(Input records begins)
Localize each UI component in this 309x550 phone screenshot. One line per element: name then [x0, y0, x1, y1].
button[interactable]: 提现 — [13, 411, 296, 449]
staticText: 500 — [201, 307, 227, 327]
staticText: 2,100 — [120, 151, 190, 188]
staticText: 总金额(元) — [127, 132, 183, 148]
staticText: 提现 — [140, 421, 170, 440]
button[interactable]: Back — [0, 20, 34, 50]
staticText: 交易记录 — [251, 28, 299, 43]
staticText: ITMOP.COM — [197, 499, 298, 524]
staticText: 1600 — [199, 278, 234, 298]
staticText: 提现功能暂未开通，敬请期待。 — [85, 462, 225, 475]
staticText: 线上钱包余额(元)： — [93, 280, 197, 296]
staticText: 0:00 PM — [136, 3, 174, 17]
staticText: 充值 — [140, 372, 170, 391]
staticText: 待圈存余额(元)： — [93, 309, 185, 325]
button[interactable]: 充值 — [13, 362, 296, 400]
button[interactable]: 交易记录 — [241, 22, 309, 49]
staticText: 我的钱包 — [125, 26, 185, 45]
(Input records ends)
(Input records begins)
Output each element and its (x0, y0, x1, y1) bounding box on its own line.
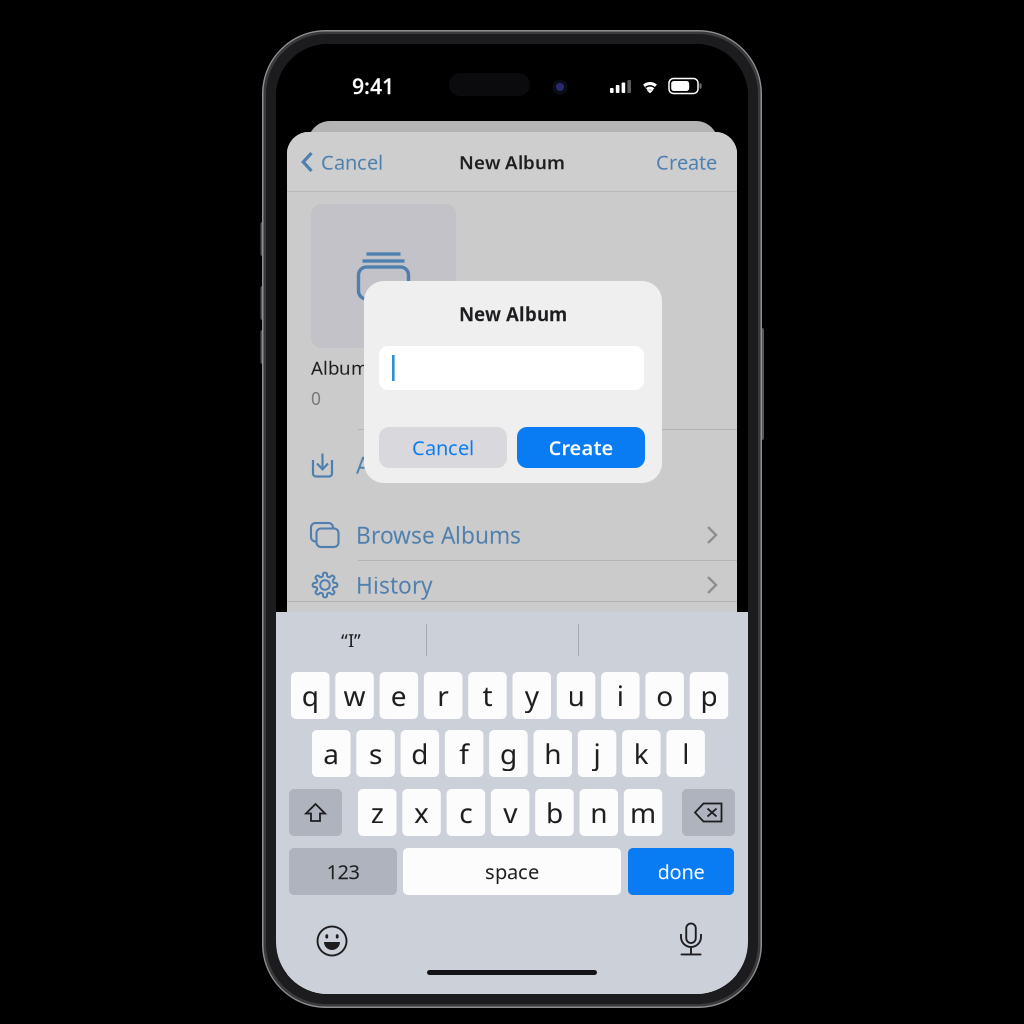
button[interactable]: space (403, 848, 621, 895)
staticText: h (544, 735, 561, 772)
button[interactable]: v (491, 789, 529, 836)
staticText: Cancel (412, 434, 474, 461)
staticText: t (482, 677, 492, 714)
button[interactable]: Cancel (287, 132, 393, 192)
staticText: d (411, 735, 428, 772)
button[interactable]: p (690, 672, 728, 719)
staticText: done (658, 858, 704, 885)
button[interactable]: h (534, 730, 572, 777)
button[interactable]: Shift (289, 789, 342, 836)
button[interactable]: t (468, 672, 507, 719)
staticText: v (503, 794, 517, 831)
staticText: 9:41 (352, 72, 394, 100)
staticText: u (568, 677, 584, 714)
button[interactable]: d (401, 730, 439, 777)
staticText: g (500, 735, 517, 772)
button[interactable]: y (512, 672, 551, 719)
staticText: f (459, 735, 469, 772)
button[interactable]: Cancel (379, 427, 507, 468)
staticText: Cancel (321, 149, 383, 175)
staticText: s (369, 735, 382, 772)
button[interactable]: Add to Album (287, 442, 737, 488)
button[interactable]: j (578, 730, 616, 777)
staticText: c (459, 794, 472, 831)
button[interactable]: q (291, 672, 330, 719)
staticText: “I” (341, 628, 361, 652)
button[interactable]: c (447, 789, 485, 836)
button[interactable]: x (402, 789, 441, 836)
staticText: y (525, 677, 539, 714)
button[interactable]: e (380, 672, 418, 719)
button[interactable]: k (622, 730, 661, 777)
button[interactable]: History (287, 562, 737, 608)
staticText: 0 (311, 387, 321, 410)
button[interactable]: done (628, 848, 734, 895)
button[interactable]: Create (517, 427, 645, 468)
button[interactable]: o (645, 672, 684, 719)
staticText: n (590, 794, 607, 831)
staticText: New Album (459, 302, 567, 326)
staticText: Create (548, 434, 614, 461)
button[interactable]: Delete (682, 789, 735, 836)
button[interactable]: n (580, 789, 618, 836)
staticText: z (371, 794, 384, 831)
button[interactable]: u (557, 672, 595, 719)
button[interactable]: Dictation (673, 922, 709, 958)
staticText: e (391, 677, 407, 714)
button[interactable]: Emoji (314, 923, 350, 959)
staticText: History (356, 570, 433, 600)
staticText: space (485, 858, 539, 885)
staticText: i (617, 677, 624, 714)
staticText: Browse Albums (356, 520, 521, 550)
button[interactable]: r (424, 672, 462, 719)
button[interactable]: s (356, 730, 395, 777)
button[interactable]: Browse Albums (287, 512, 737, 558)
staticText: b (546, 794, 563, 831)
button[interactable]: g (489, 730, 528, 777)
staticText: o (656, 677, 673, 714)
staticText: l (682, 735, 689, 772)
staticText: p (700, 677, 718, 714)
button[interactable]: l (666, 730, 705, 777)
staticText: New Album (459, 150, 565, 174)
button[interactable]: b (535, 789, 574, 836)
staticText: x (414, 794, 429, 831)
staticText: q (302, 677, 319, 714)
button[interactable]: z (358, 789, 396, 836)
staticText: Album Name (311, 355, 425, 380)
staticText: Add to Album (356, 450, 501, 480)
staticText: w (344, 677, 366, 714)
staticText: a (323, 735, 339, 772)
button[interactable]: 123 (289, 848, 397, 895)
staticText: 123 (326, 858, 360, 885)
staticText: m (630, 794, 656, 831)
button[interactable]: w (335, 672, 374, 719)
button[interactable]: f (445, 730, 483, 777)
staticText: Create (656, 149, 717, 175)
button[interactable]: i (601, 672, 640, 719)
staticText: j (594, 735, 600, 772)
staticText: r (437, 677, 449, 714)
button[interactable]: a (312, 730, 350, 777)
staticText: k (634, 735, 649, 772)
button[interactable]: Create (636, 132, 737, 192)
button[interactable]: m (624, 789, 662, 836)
(Input records ends)
(Input records begins)
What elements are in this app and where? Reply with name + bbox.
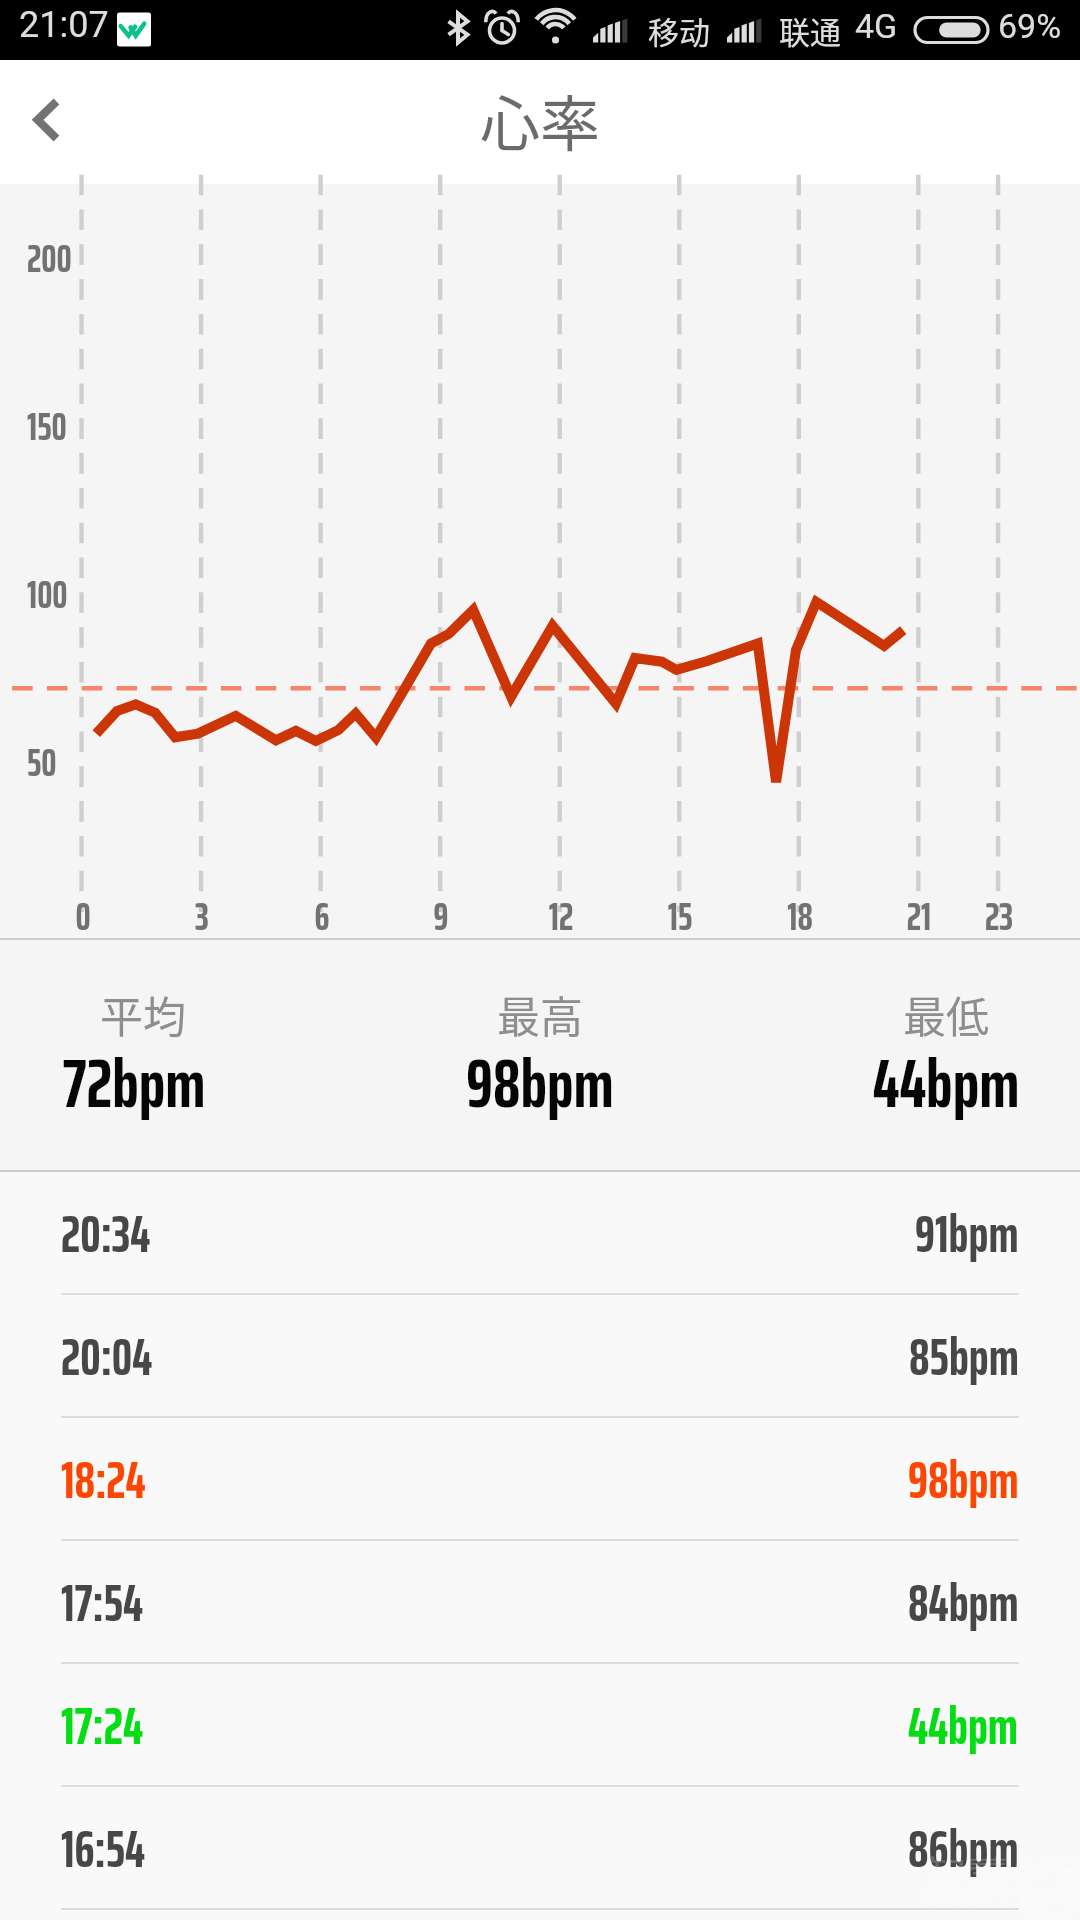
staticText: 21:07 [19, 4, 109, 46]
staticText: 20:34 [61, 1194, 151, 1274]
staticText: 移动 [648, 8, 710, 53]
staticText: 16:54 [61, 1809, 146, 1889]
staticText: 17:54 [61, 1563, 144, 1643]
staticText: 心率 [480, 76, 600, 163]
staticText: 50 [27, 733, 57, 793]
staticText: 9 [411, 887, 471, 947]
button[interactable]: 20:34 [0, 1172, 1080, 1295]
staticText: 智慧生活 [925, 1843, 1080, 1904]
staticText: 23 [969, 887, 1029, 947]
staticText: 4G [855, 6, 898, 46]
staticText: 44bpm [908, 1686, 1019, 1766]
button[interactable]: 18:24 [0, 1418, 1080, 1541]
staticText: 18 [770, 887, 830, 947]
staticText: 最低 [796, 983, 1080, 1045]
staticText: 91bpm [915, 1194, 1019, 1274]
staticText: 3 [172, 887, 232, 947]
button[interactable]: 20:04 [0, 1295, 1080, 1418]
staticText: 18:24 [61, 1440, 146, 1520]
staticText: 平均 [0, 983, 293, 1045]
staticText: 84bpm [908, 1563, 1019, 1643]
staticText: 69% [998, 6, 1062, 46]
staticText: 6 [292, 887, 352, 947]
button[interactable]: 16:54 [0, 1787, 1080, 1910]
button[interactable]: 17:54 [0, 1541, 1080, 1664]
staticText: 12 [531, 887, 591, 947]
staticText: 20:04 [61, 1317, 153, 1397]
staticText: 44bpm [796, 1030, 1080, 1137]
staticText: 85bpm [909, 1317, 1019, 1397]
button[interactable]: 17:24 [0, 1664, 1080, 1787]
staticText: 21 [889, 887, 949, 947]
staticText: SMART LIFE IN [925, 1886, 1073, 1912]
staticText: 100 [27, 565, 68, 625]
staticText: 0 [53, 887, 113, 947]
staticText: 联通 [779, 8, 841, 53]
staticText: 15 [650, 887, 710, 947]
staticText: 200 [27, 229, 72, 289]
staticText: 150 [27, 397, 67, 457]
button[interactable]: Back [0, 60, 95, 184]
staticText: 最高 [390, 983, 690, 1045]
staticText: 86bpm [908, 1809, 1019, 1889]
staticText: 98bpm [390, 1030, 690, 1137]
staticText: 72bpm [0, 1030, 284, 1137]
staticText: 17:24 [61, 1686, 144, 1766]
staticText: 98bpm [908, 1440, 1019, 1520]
(Input records ends)
Wherever a line in the entries above holds "done", copy that line.

* **Result for this exercise**
staticText: done (658, 858, 704, 885)
button[interactable]: done (628, 848, 734, 895)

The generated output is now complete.